Study Aims To Improve Lung Cancer Medical Imaging

A four-year study by the University of Strathclyde has developed a medical image processing framework that matches up information and scans from varied sources to present a clearer image to help oncologists treat lung cancer tumours with greater efficiency.

The research, in partnership with NHS Greater Glasgow and Clyde, retrospectively studied resected tissue from nine lung cancer patients who had been treated using radical surgery, according to a press release from the University of Strathclyde.

The study has been funded by the Engineering and Physical Sciences Research Council’s Centre for Doctoral Training in Applied Photonics and the Beatson West of Scotland Cancer Centre in partnership with the Beatson Cancer Charity.

There are 130 new cases of lung cancer, the third most common type of cancer in the UK, diagnosed daily, and in most cases, the treatment decisions made are based on the patient’s clinical history and from visual information from CT and PET scans.

A CT scan provides information on tissue density, and a PET scan uses radioactive tracers to help identify areas of high metabolic activity in the body, but the produced medical images only provide partial information about cancer, leaving the only sure way to confirm findings is by comparing the scans to the actual cancerous tissue.

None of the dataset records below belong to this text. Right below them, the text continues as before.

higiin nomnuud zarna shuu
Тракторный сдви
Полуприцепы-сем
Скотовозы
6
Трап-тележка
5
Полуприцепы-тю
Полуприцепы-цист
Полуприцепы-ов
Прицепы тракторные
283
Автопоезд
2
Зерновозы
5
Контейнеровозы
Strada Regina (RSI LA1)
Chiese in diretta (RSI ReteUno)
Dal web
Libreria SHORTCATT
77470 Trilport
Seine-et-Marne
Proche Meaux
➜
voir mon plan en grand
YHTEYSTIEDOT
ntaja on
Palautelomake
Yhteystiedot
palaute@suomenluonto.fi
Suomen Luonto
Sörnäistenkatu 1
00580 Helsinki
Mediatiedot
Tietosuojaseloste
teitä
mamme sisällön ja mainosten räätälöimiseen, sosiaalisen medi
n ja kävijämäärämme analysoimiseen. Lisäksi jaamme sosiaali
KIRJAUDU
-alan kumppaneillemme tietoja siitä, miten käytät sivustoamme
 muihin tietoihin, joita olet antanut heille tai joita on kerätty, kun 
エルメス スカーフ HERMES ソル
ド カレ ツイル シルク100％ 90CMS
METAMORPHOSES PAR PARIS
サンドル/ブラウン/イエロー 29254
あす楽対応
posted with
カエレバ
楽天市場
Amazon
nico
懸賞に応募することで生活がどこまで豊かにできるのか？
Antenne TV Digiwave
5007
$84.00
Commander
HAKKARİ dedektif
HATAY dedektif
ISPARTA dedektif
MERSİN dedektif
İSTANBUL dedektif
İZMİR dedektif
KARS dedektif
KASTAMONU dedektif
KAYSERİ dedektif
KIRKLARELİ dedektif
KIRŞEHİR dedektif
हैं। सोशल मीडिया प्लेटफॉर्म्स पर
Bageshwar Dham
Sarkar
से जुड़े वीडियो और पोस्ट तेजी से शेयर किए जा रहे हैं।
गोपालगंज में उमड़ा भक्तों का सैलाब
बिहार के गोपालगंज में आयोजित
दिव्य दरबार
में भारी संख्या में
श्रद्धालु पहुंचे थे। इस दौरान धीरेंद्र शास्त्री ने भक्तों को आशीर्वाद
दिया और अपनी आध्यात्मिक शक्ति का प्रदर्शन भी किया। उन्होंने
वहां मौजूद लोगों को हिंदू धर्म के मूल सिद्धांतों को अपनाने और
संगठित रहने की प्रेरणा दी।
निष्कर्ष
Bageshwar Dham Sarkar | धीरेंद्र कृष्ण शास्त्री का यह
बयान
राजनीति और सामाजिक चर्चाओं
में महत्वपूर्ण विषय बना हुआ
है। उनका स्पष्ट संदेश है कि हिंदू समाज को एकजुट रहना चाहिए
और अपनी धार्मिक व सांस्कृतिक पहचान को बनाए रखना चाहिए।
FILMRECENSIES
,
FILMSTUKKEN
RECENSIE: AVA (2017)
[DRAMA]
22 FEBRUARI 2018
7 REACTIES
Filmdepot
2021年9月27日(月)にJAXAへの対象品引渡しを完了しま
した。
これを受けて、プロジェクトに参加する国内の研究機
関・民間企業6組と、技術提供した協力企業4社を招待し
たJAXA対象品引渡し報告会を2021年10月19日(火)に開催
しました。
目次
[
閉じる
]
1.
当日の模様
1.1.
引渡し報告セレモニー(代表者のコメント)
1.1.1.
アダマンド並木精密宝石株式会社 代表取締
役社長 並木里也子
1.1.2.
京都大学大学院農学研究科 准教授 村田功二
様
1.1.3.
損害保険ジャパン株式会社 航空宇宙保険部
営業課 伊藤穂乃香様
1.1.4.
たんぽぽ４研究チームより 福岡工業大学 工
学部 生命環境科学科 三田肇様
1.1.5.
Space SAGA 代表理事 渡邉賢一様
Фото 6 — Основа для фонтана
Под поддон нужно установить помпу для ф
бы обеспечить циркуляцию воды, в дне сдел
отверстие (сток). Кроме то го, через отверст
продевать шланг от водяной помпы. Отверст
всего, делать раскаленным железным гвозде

Dr Gabriel Reines March, a doctoral graduate from Strathclyde’s Centre for Signal and Image Processing, explained that the project has developed a framework for the registration of pre-operative scans from lung cancer patients with images of the actual cancerous specimen.

“By matching these sources of data, researchers can investigate which features in the scans relate to which specific traits of the tumour. A unique aspect of this study is that every step in the framework, from tissue dissection to validation of the results, has been developed by a multi-disciplinary team of engineers and clinicians,” he said.

“This has resulted in a translational project targeted at solving an unmet need within the NHS.”

The framework will allow clinicians to spatially match information from various pre-operative scans and the physical tumour to gain a better understanding of the disease.

Tumours can often be surrounded by inflammation, which is not cancer, but will show a similar response to a cancerous region on a PET scan. If an area of inflammation is treated as a tumour, then the patient will be unnecessarily exposed to high energy radiation, causing damage to healthy tissue.

The framework will help reveal how particulate information on the scan is related to the pathology of the tumour and the surrounding tissues, leading to an improvement of treatment effectiveness.

The result of the project was reviewed by two independent clinicians who were asked how they would proceed without the assistance of the algorithms, as well as being presented with four different anonymous results – including the study method, their own, a colleague’s, and a non-expert.

In two out of three cases analysed, the clinicians blindly picked the algorithm as providing the best solution.

The next step is for clinical trials, which will utilise another type of PET scan to provide more precise information on the tumour.